WITH only three days left before delegates come up with a strategy against global warming for the coming years, negotiators at Durban's COP17 conference yesterday proposed an even lower temperature rise and gave the nod to a bunker tax on shipping.

"Significant progress has been made," the ad-hoc working group on long-term cooperative action said.

The text stipulating the proposals emerged a day after high-level talks involving heads of state and governments and ministers.

Negotiators have been meeting since November 28 in Durban to find a way forward.

More than 190 countries and 15000 official delegates and observers are meeting under the looming cloud of the expiry date of the world's only infrastructure to combat climate change.

The Kyoto Protocol expires in December 2012.

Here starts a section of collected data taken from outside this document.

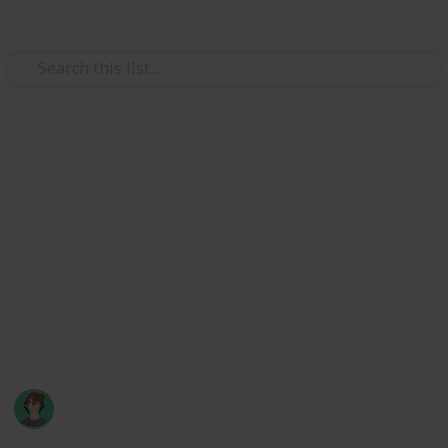
Use this list
Video Gaming
Stardew Valley Museum
Checklist
Museum checklist of artifacts and minerals, and how
to obtain them. Inspired by Marc Harrison's bundle
checklist (though it's missing the secret final bundle!
:) )
Axyzel
20th March 2022
123,650
76
166
38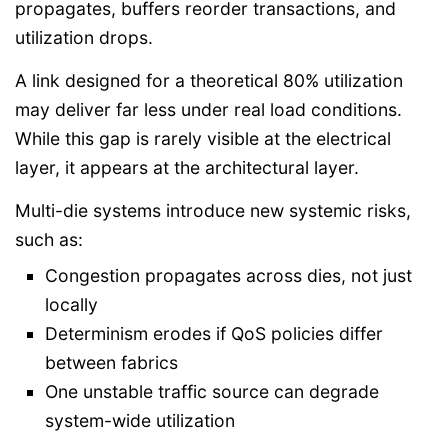
propagates, buffers reorder transactions, and
utilization drops.
A link designed for a theoretical 80% utilization
may deliver far less under real load conditions.
While this gap is rarely visible at the electrical
layer, it appears at the architectural layer.
Multi-die systems introduce new systemic risks,
such as:
Congestion propagates across dies, not just
locally
Determinism erodes if QoS policies differ
between fabrics
One unstable traffic source can degrade
system-wide utilization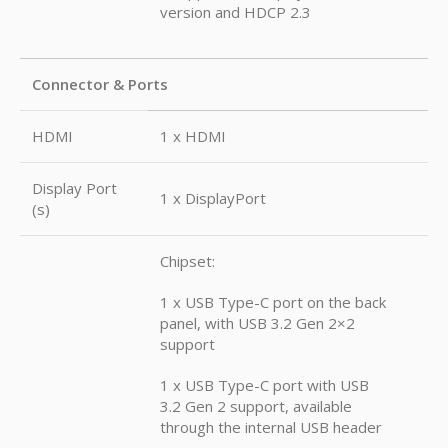
version and HDCP 2.3
Connector & Ports
HDMI
1 x HDMI
Display Port
1 x DisplayPort
(s)
Chipset:
1 x USB Type-C port on the back
panel, with USB 3.2 Gen 2×2
support
1 x USB Type-C port with USB
3.2 Gen 2 support, available
through the internal USB header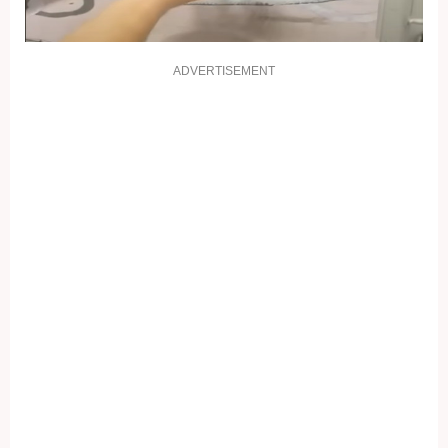
ADVERTISEMENT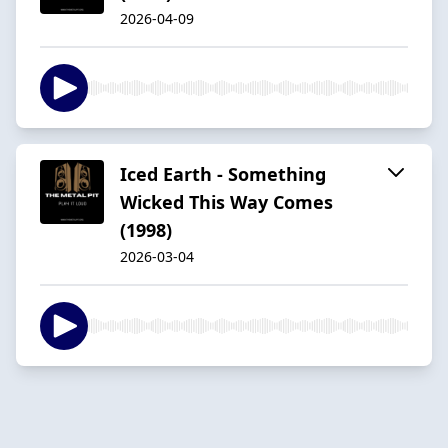
2026-04-09
Iced Earth - Something
Wicked This Way Comes
(1998)
2026-03-04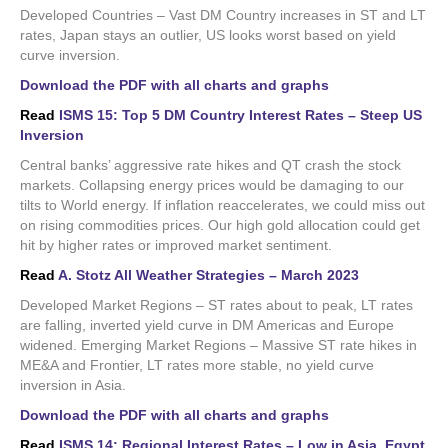
Developed Countries – Vast DM Country increases in ST and LT
rates, Japan stays an outlier, US looks worst based on yield
curve inversion.
Download the PDF with all charts and graphs
Read
ISMS 15: Top 5 DM Country Interest Rates – Steep US
Inversion
Central banks’ aggressive rate hikes and QT crash the stock
markets. Collapsing energy prices would be damaging to our
tilts to World energy. If inflation reaccelerates, we could miss out
on rising commodities prices. Our high gold allocation could get
hit by higher rates or improved market sentiment.
Read
A. Stotz All Weather Strategies – March 2023
Developed Market Regions – ST rates about to peak, LT rates
are falling, inverted yield curve in DM Americas and Europe
widened. Emerging Market Regions – Massive ST rate hikes in
ME&A and Frontier, LT rates more stable, no yield curve
inversion in Asia.
Download the PDF with all charts and graphs
Read
ISMS 14: Regional Interest Rates – Low in Asia, Egypt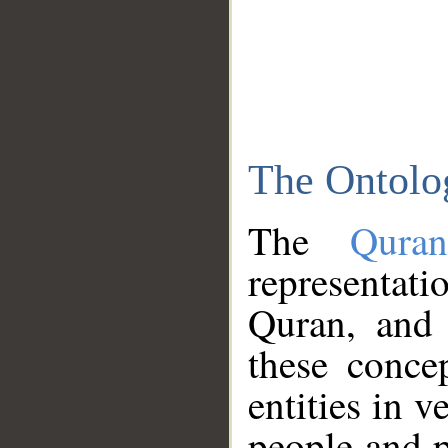
The Ontolo
The
Qura
representati
Quran, and 
these conce
entities in v
people and p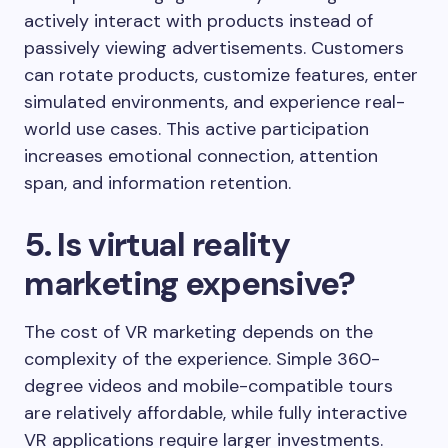
actively interact with products instead of
passively viewing advertisements. Customers
can rotate products, customize features, enter
simulated environments, and experience real-
world use cases. This active participation
increases emotional connection, attention
span, and information retention.
5. Is virtual reality
marketing expensive?
The cost of VR marketing depends on the
complexity of the experience. Simple 360-
degree videos and mobile-compatible tours
are relatively affordable, while fully interactive
VR applications require larger investments.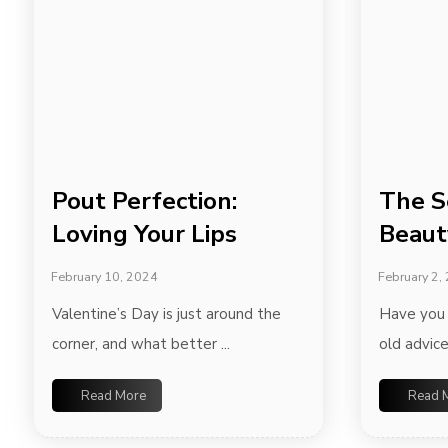
Pout Perfection:
The S
Loving Your Lips
Beaut
February 10, 2024
February 2,
Valentine’s Day is just around the
Have you 
corner, and what better ...
old advice
Read More
Read 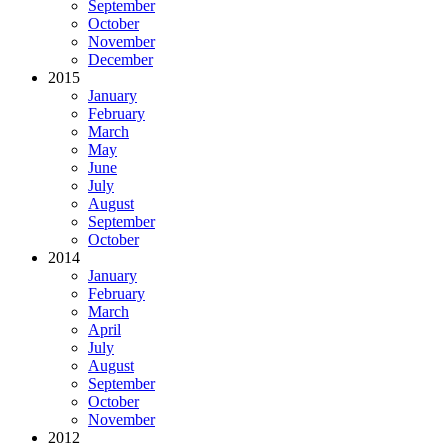
September
October
November
December
2015
January
February
March
May
June
July
August
September
October
2014
January
February
March
April
July
August
September
October
November
2012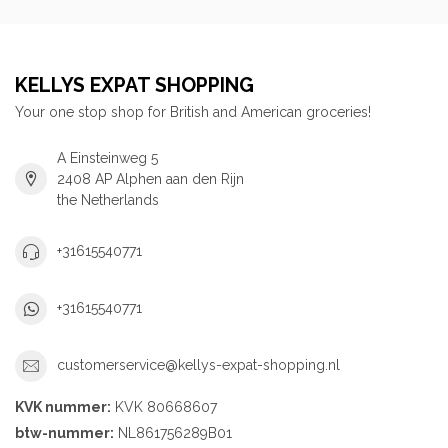
KELLYS EXPAT SHOPPING
Your one stop shop for British and American groceries!
A Einsteinweg 5
2408 AP Alphen aan den Rijn
the Netherlands
+31615540771
+31615540771
customerservice@kellys-expat-shopping.nl
KVK nummer:
KVK 80668607
btw-nummer:
NL861756289B01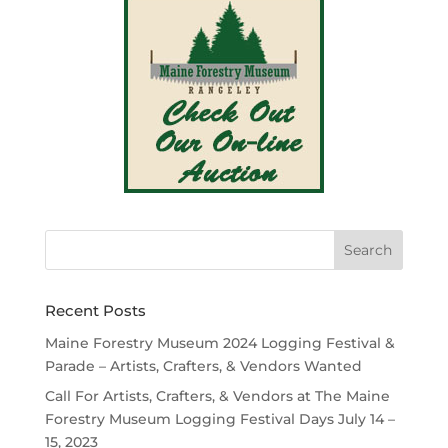
Recent Posts
Maine Forestry Museum 2024 Logging Festival &
Parade – Artists, Crafters, & Vendors Wanted
Call For Artists, Crafters, & Vendors at The Maine
Forestry Museum Logging Festival Days July 14 –
15, 2023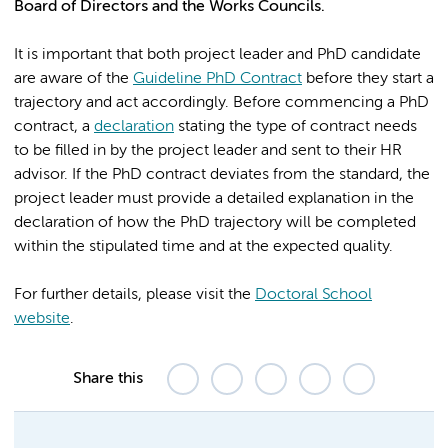
Board of Directors and the Works Councils.
It is important that both project leader and PhD candidate
are aware of the
Guideline PhD Contract
before they start a
trajectory and act accordingly. Before commencing a PhD
contract, a
declaration
stating the type of contract needs
to be filled in by the project leader and sent to their HR
advisor. If the PhD contract deviates from the standard, the
project leader must provide a detailed explanation in the
declaration of how the PhD trajectory will be completed
within the stipulated time and at the expected quality.
For further details, please visit the
Doctoral School
website
.
Share this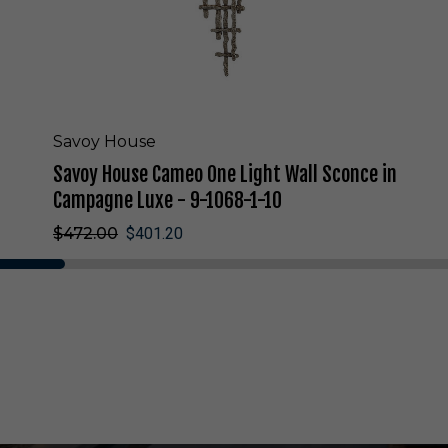
m
e
o
O
n
e
L
Savoy House
i
Savoy House Cameo One Light Wall Sconce in
g
h
Campagne Luxe - 9-1068-1-10
t
$472.00
$401.20
W
a
l
l
S
c
o
n
c
e
i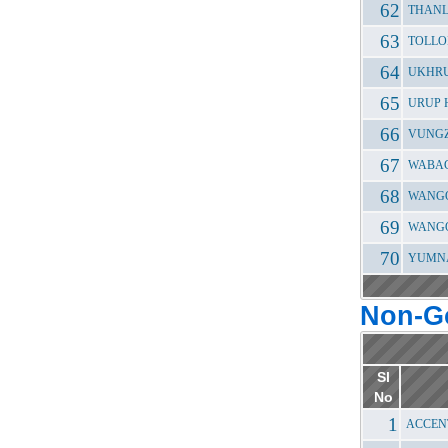
THANL
TOLLO
UKHRU
URUP 
VUNGZ
WABAG
WANGO
WANGO
YUMNA
Non-G
Sl
No
ACCEN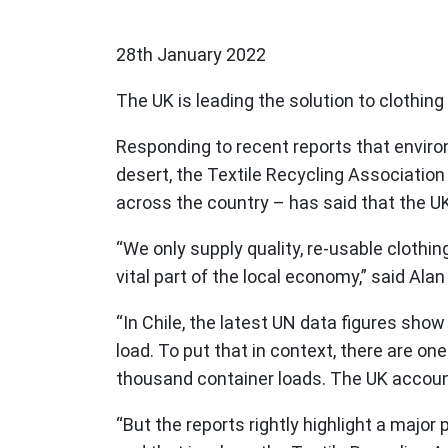
28th January 2022
The UK is leading the solution to clothing r
Responding to recent reports that environ
desert, the Textile Recycling Association
across the country – has said that the U
“We only supply quality, re-usable cloth
vital part of the local economy,” said Ala
“In Chile, the latest UN data figures sho
load. To put that in context, there are o
thousand container loads. The UK accounts
“But the reports rightly highlight a major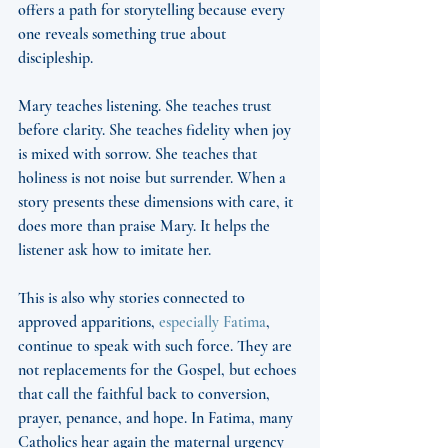
offers a path for storytelling because every 
one reveals something true about 
discipleship.
Mary teaches listening. She teaches trust 
before clarity. She teaches fidelity when joy 
is mixed with sorrow. She teaches that 
holiness is not noise but surrender. When a 
story presents these dimensions with care, it 
does more than praise Mary. It helps the 
listener ask how to imitate her.
This is also why stories connected to 
approved apparitions, 
especially Fatima
, 
continue to speak with such force. They are 
not replacements for the Gospel, but echoes 
that call the faithful back to conversion, 
prayer, penance, and hope. In Fatima, many 
Catholics hear again the maternal urgency 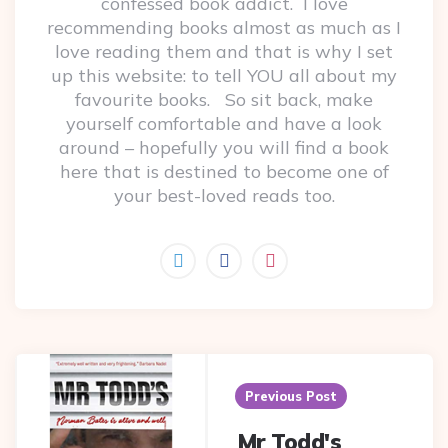
confessed book addict. I love
recommending books almost as much as I
love reading them and that is why I set
up this website: to tell YOU all about my
favourite books. So sit back, make
yourself comfortable and have a look
around – hopefully you will find a book
here that is destined to become one of
your best-loved reads too.
Post
navigation
Previous Post
Mr Todd's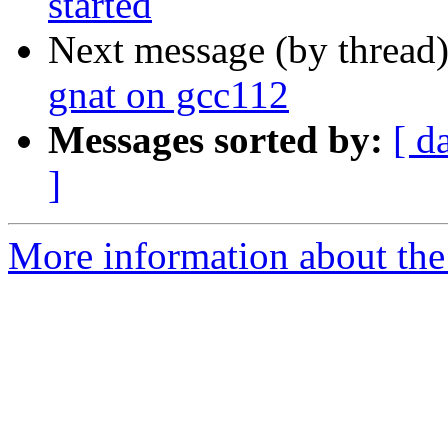
started
Next message (by thread
gnat on gcc112
Messages sorted by:
[ d
]
More information about the 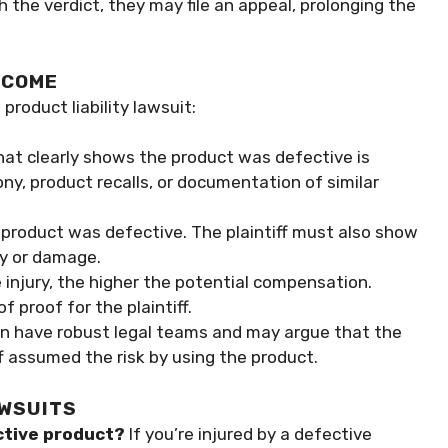
ith the verdict, they may file an appeal, prolonging the
TCOME
product liability lawsuit:
hat clearly shows the product was defective is
ony, product recalls, or documentation of similar
e product was defective. The plaintiff must also show
ry or damage.
 injury, the higher the potential compensation.
 proof for the plaintiff.
n have robust legal teams and may argue that the
f assumed the risk by using the product.
AWSUITS
ective product?
If you’re injured by a defective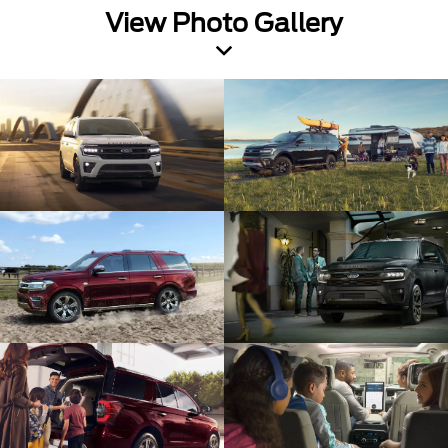
View Photo Gallery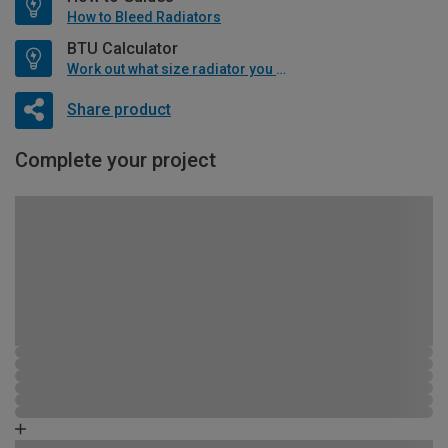
How to Bleed Radiators
BTU Calculator
Work out what size radiator you will need
Share product
Complete your project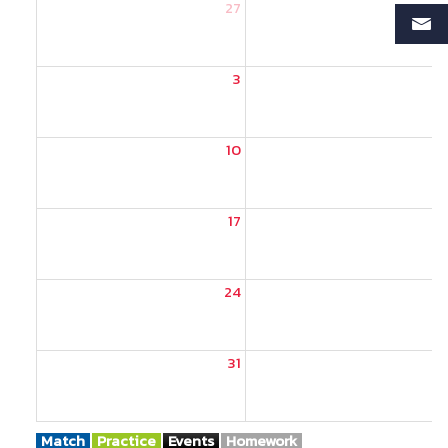
27
2
3
10
1
17
1
24
2
31
Match
Practice
Events
Homework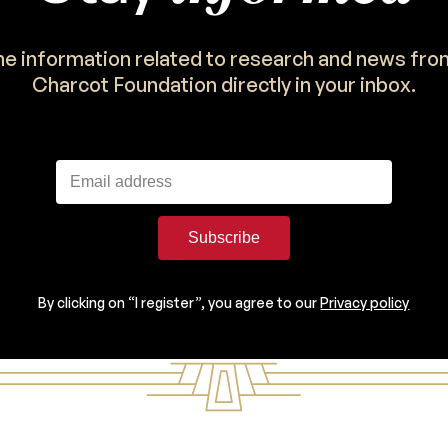
the information related to research and news fro
Charcot Foundation directly in your inbox.
Subscribe
By clicking on “I register”, you agree to our
Privacy policy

The proposed text calls for the world's average temperature increase over pre-industrial times to be limited "to well below 1.5 degrees Centigrade" - a drastic decrease over the two degrees agreed upon in the past two climate summits.

That would mean even greater reductions in carbon emissions.

But even the current legally-binding and voluntary reduction pledges won't hit the two-degree-mark.

The UN Environmental Programme said on Tuesday the world is on course for a 4-degree rise in temperature over the coming century.

Another key part of the document is how to fund the ambitious $100-billion Green Climate Fund that was charted in Cancun in 2010.

Negotiators adopted a proposal from Oxfam and other environmental groups to pursue a bunker tax on international shipping that would produce about $10-billion a year for the fund.

But environmental groups are worried that the United States has refused to even commit to backing the bunker tax, let alone discuss any other specifics about where the money will come from for the fund.

United States climate envoy Todd Stern insists that finalisation of details about governance and operation of the fund must come first.

UN Secretary-General Ban Ki-moon on Tuesday lowered expectations for the outcome of Durban talks, saying the world's financial crisis is a large hurdle for climate change efforts.